Listed records Block Start

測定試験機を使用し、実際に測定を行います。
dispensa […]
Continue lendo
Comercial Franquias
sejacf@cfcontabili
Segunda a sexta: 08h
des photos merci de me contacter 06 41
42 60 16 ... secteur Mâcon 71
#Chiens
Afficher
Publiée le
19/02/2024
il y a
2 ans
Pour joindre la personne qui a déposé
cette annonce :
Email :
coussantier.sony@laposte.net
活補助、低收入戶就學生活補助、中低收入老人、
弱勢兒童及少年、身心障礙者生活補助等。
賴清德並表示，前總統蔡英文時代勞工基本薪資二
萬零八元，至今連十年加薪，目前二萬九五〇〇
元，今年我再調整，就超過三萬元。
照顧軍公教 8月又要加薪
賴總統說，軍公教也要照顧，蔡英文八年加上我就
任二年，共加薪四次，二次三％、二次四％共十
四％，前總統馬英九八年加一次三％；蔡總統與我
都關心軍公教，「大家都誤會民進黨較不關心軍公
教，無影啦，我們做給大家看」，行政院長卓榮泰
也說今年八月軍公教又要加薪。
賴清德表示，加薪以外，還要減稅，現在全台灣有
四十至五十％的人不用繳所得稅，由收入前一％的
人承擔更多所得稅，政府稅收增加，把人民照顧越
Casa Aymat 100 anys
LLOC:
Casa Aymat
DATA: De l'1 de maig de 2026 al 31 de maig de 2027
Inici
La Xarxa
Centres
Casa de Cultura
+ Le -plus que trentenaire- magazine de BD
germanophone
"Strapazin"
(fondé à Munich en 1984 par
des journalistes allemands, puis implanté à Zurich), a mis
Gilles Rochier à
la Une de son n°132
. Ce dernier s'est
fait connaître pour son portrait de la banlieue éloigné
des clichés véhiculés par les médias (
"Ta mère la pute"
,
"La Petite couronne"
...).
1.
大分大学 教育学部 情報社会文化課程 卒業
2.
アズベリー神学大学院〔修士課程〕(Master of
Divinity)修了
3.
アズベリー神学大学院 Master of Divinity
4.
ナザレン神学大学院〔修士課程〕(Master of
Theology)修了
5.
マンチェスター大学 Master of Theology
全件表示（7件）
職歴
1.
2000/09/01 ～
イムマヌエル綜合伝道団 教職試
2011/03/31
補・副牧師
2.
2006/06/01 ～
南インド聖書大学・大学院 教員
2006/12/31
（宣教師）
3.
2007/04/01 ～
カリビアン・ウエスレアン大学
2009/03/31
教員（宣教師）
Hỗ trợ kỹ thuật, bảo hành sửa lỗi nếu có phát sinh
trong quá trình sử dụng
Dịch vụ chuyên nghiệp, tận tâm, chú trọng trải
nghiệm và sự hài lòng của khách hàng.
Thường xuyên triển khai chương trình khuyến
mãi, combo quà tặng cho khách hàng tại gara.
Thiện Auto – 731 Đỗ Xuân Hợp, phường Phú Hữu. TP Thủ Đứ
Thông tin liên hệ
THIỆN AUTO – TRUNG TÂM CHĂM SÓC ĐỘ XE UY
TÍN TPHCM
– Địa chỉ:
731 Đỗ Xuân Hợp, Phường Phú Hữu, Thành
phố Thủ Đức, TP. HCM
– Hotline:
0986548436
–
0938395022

Listed records Block End

Would you filter the records and copy each line that contains the word "Xuân"?

* Response to the exercise:
Thiện Auto – 731 Đỗ Xuân Hợp, phường Phú Hữu. TP Thủ Đứ
731 Đỗ Xuân Hợp, Phường Phú Hữu, Thành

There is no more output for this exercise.